However, daily transactions have dropped to around 20,000 since May after trending above 100,000 in February.

Live Proposals

LIPs authored by Josh Stevens, a senior principal engineer at Aave and Lens contributor, are already live on GitHub.

While LIP-0 advocated for establishing the formal LIP process, subsequent LIPs propose developing open technical standards to accelerate development and enable interoperability across the Lens ecosystem.

“This uniformity will enable developers and researchers to work more effectively together, reducing the time and effort spent on understanding and adapting to different proprietary systems,” Stevens wrote.

“We want to be a community-ran project with standards shaped by everyone.”

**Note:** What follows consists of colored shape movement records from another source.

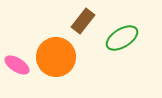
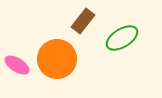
orange circle: moved 1 px right, 2 px down
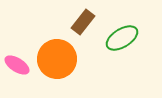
brown rectangle: moved 1 px down
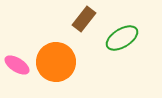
brown rectangle: moved 1 px right, 3 px up
orange circle: moved 1 px left, 3 px down
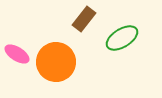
pink ellipse: moved 11 px up
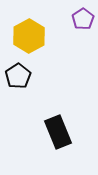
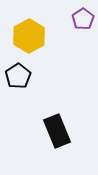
black rectangle: moved 1 px left, 1 px up
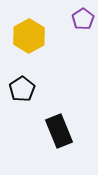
black pentagon: moved 4 px right, 13 px down
black rectangle: moved 2 px right
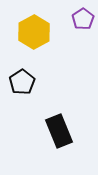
yellow hexagon: moved 5 px right, 4 px up
black pentagon: moved 7 px up
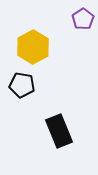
yellow hexagon: moved 1 px left, 15 px down
black pentagon: moved 3 px down; rotated 30 degrees counterclockwise
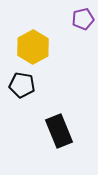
purple pentagon: rotated 20 degrees clockwise
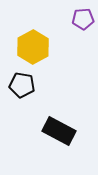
purple pentagon: rotated 10 degrees clockwise
black rectangle: rotated 40 degrees counterclockwise
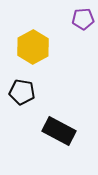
black pentagon: moved 7 px down
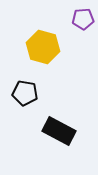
yellow hexagon: moved 10 px right; rotated 16 degrees counterclockwise
black pentagon: moved 3 px right, 1 px down
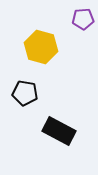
yellow hexagon: moved 2 px left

LIP-1 recommends standards for building Lens-based algorithms to promote interoperability and collaboration.

LIP-2 proposes expanding on the “flat” metadata structure currently used by the protocol with multiple standards. The proposal would allow community members to develop new standards on top of those that currently exist.

LIP-3 proposes standards for sharing Lens-based profiles and publications within the Lens ecosystem. The proposal spans a Lens App registry, a format for sharing Lens links, and a user interface to handle links. LIP-3 notes users have experienced dead links as a result of how links are formatted by mobile or web-only applications on Lens.

Lens also began beta-testing Momoka, its bespoke Layer 3 scaling solution, in May. Momoka enables Lens content to be stored off-chain to significantly reduce transaction fees.